DESCRIPTION OF THE TASK:
Go through the data and copy each line where the word "label" shows up.

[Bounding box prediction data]
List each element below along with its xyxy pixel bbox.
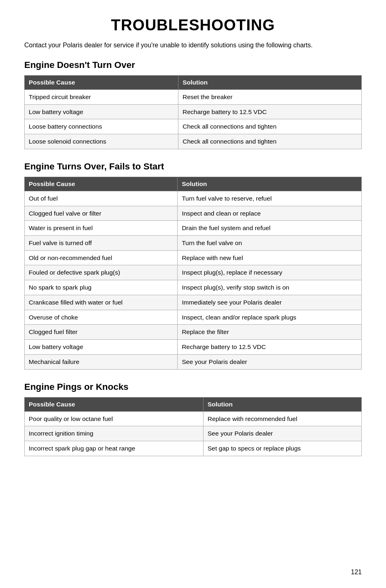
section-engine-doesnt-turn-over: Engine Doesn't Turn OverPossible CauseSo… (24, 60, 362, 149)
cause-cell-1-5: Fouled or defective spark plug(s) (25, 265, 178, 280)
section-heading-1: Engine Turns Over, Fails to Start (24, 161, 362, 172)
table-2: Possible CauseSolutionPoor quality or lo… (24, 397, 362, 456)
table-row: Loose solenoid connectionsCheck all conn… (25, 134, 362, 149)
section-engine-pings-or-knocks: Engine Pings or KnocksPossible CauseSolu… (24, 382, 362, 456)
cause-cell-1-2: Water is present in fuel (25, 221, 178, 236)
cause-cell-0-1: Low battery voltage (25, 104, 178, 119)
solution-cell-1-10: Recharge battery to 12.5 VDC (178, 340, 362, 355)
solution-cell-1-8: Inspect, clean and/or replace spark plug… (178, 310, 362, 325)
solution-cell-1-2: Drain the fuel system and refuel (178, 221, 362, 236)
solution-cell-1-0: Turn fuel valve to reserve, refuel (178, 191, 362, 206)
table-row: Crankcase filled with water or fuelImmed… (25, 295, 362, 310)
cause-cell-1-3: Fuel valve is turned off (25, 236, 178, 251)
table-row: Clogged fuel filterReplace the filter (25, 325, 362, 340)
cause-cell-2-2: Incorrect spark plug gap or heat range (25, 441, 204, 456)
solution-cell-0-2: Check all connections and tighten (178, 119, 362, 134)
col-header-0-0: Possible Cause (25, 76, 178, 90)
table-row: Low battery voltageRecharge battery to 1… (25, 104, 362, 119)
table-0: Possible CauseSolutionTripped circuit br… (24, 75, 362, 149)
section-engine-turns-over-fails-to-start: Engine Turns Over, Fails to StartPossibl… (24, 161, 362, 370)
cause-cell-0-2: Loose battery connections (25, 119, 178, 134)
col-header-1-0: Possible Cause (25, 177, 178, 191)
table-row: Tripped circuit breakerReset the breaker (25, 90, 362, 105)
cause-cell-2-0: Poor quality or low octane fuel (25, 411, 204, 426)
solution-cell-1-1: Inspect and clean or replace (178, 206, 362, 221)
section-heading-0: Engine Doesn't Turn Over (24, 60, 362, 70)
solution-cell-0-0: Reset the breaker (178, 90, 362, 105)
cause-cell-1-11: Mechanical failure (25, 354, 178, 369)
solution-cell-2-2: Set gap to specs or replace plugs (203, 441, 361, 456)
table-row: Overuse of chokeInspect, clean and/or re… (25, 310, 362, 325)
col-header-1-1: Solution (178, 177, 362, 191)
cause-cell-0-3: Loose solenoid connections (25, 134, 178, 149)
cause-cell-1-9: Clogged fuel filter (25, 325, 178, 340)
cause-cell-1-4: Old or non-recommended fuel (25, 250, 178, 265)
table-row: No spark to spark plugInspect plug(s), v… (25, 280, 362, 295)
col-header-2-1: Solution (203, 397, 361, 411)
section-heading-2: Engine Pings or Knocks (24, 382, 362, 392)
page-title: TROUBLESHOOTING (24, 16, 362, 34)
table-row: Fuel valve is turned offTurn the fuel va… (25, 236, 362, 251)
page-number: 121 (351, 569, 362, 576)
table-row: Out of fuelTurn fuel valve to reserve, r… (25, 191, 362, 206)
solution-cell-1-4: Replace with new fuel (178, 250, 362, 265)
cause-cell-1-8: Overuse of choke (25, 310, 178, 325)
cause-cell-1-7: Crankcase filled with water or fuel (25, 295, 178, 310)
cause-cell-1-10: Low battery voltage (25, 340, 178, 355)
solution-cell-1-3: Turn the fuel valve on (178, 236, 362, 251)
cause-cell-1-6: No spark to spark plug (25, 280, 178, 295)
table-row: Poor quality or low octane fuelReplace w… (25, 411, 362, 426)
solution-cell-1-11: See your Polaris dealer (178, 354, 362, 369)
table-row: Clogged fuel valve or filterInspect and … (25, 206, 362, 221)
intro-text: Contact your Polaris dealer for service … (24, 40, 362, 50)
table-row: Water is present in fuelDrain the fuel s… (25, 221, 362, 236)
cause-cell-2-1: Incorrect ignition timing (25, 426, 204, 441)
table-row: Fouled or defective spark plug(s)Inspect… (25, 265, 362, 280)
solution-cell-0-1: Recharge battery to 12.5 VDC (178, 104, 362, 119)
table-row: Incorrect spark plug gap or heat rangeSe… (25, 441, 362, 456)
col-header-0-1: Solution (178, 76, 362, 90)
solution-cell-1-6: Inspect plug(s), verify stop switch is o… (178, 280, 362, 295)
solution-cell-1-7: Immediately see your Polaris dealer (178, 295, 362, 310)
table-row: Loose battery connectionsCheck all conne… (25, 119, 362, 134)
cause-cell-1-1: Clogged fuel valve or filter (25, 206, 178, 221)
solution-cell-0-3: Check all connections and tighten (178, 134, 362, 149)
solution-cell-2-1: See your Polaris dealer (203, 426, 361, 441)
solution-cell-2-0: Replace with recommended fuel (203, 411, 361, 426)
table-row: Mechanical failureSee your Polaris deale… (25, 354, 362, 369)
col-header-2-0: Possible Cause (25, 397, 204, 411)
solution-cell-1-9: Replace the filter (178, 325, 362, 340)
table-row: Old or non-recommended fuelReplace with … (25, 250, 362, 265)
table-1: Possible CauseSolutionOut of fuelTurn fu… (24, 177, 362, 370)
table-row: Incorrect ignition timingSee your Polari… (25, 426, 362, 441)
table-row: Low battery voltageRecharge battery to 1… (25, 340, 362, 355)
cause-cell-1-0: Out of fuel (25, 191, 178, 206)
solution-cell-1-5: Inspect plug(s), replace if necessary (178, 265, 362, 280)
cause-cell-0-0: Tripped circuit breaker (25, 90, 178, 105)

--

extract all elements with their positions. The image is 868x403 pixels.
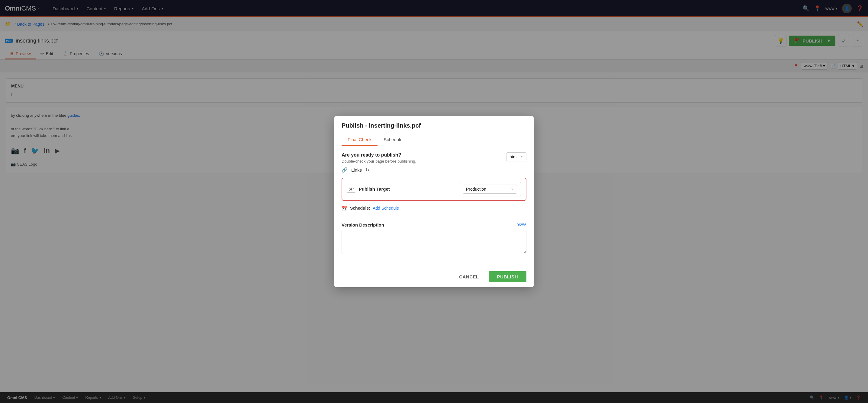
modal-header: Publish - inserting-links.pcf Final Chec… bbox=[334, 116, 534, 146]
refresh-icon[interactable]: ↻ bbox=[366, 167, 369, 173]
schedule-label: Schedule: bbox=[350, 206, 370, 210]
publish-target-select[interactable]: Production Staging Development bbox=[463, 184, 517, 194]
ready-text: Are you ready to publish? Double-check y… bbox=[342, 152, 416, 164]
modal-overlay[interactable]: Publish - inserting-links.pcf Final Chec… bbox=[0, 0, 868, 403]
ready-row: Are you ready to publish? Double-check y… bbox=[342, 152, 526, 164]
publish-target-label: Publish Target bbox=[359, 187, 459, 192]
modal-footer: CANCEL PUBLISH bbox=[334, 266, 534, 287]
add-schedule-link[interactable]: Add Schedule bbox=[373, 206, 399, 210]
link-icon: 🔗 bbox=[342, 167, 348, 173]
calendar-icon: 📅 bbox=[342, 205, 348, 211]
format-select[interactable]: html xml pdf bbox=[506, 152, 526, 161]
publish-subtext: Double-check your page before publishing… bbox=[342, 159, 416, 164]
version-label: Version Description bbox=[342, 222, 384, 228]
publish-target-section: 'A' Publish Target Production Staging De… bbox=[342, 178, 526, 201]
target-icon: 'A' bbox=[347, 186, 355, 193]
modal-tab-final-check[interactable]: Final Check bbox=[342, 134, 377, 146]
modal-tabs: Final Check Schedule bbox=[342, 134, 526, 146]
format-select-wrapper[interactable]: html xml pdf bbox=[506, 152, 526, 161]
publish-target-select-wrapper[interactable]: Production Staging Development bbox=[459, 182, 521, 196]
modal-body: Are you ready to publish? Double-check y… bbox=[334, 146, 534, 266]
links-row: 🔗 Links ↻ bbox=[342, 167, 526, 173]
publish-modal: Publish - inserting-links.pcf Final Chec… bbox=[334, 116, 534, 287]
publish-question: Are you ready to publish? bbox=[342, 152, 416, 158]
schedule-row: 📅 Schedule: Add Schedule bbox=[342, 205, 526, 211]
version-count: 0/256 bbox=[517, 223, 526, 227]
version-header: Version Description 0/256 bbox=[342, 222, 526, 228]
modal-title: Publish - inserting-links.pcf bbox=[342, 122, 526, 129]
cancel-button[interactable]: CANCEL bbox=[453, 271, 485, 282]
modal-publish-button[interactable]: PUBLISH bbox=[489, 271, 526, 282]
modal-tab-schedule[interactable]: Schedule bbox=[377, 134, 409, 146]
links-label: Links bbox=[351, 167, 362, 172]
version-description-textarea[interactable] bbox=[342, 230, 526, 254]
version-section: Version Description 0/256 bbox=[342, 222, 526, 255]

RESPONSE AREA:
schedule-label: Schedule: bbox=[350, 206, 370, 210]
publish-target-label: Publish Target bbox=[359, 187, 459, 192]
version-label: Version Description bbox=[342, 222, 384, 228]
links-label: Links bbox=[351, 167, 362, 172]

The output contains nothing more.